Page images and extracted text
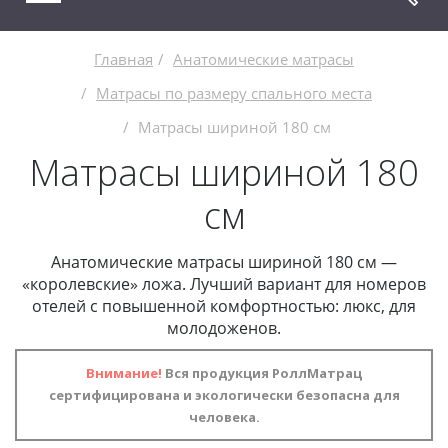
Главная
Анатомические матрасы
Матрасы по размеру спального места
Матрасы шириной 180 см
Матрасы шириной 180
см
Анатомические матрасы шириной 180 см —
«королевские» ложа. Лучший вариант для номеров
отелей с повышенной комфортностью: люкс, для
молодоженов.
Внимание!
Вся продукция РоллМатрац
сертифицирована и экологически безопасна для
человека.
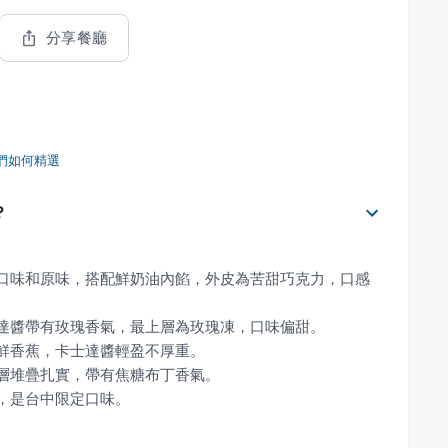
分享餐廳
們如何精選
？
力口味和原味，搭配鮮奶油內餡，外皮為苦甜巧克力，口感
濃，是台中限定口味。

EXERCISE DESCRIPTION => Begin at the line containing "Вся продукция РоллМатрац" and extract every line through the end of the records, inclusive, exactly and only; omit pictures.

SOLUTION TO THE EXERCISE =>
Вся продукция РоллМатрац
сертифицирована и экологически безопасна для
человека.
分享餐廳
們如何精選
？
力口味和原味，搭配鮮奶油內餡，外皮為苦甜巧克力，口感
濃，是台中限定口味。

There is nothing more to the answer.